# SOURCE DATA
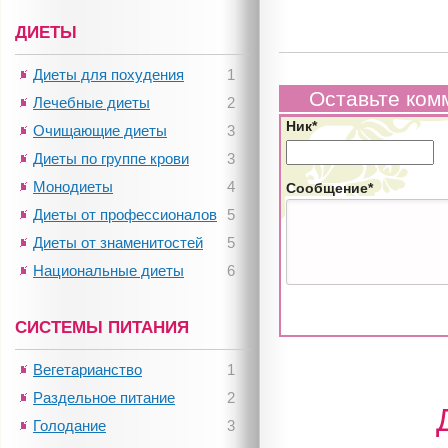
ДИЕТЫ
Диеты для похудения
1
Оставьте ком
Лечебные диеты
2
Ник*
Очищающие диеты
3
Диеты по группе крови
3
Монодиеты
4
Сообщение*
Диеты от профессионалов
5
Диеты от знаменитостей
5
Национальные диеты
6
СИСТЕМЫ ПИТАНИЯ
Вегетарианство
1
Раздельное питание
2
Голодание
3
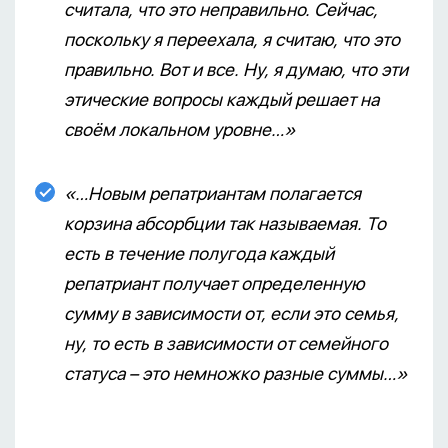
считала, что это неправильно. Сейчас,
поскольку я переехала, я считаю, что это
правильно. Вот и все. Ну, я думаю, что эти
этические вопросы каждый решает на
своём локальном уровне…»
«…Новым репатриантам полагается
корзина абсорбции так называемая. То
есть в течение полугода каждый
репатриант получает определенную
сумму в зависимости от, если это семья,
ну, то есть в зависимости от семейного
статуса – это немножко разные суммы…»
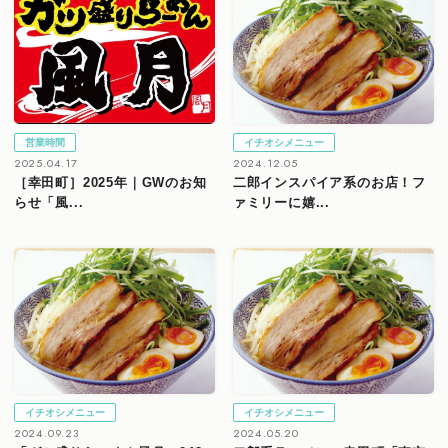
営業時間
イチオシメニュー
2025.04.17
2024.12.05
［幸田町］2025年｜GWのお知
二郎インスパイア系のお店！フ
らせ「風...
ァミリーに嬉...
イチオシメニュー
イチオシメニュー
2024.09.23
2024.05.20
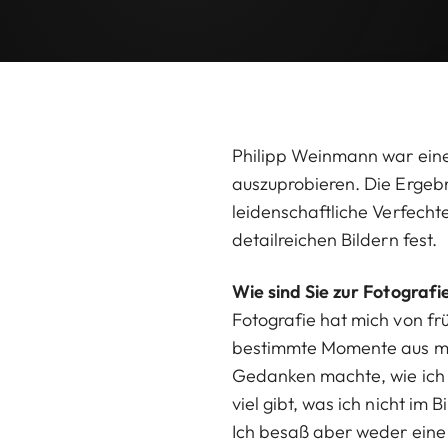
Philipp Weinmann war einer
auszuprobieren. Die Ergebni
leidenschaftliche Verfecht
detailreichen Bildern fest.
Wie sind Sie zur Fotogra
Fotografie hat mich von fr
bestimmte Momente aus mei
Gedanken machte, wie ich d
viel gibt, was ich nicht im 
Ich besaß aber weder eine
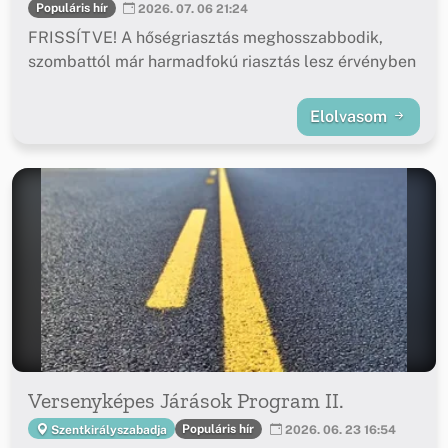
Populáris hír
2026. 07. 06 21:24
FRISSÍTVE! A hőségriasztás meghosszabbodik,
szombattól már harmadfokú riasztás lesz érvényben
Elolvasom
Versenyképes Járások Program II.
Populáris hír
Szentkirályszabadja
2026. 06. 23 16:54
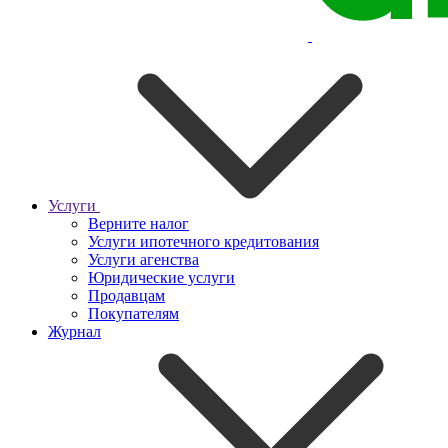
Услуги
Верните налог
Услуги ипотечного кредитования
Услуги агенства
Юридические услуги
Продавцам
Покупателям
Журнал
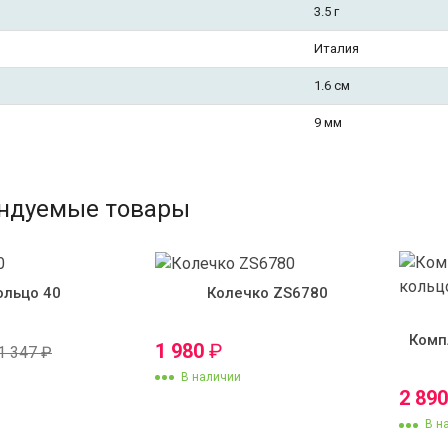
3.5 г
Италия
1.6 см
9 мм
ндуемые товары
ольцо 40
Колечко ZS6780
Комп
1 980
₽
1 347
₽
В наличии
2 89
В н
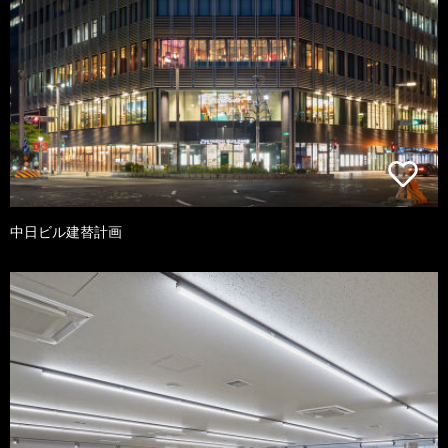
中日ビル建替計画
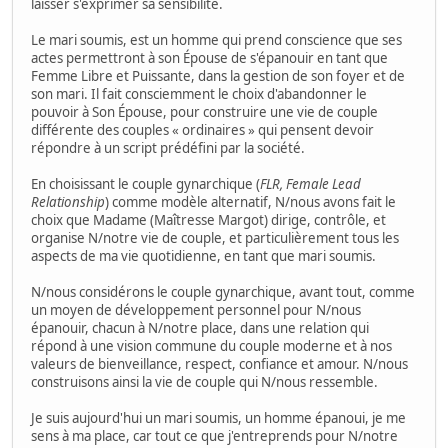
laisser s'exprimer sa sensibilité.
Le mari soumis, est un homme qui prend conscience que ses
actes permettront à son Épouse de s'épanouir en tant que
Femme Libre et Puissante, dans la gestion de son foyer et de
son mari. Il fait consciemment le choix d'abandonner le
pouvoir à Son Épouse, pour construire une vie de couple
différente des couples « ordinaires » qui pensent devoir
répondre à un script prédéfini par la société.
En choisissant le couple gynarchique (
FLR, Female Lead
Relationship
) comme modèle alternatif, N/nous avons fait le
choix que Madame (Maîtresse Margot) dirige, contrôle, et
organise N/notre vie de couple, et particulièrement tous les
aspects de ma vie quotidienne, en tant que mari soumis.
N/nous considérons le couple gynarchique, avant tout, comme
un moyen de développement personnel pour N/nous
épanouir, chacun à N/notre place, dans une relation qui
répond à une vision commune du couple moderne et à nos
valeurs de bienveillance, respect, confiance et amour. N/nous
construisons ainsi la vie de couple qui N/nous ressemble.
Je suis aujourd'hui un mari soumis, un homme épanoui, je me
sens à ma place, car tout ce que j'entreprends pour N/notre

# GOAL OF THE EXERCISE
In the entries above, find each line containing the string "comme" and copy it.

# RESULT OF THE TASK
) comme modèle alternatif, N/nous avons fait le
N/nous considérons le couple gynarchique, avant tout, comme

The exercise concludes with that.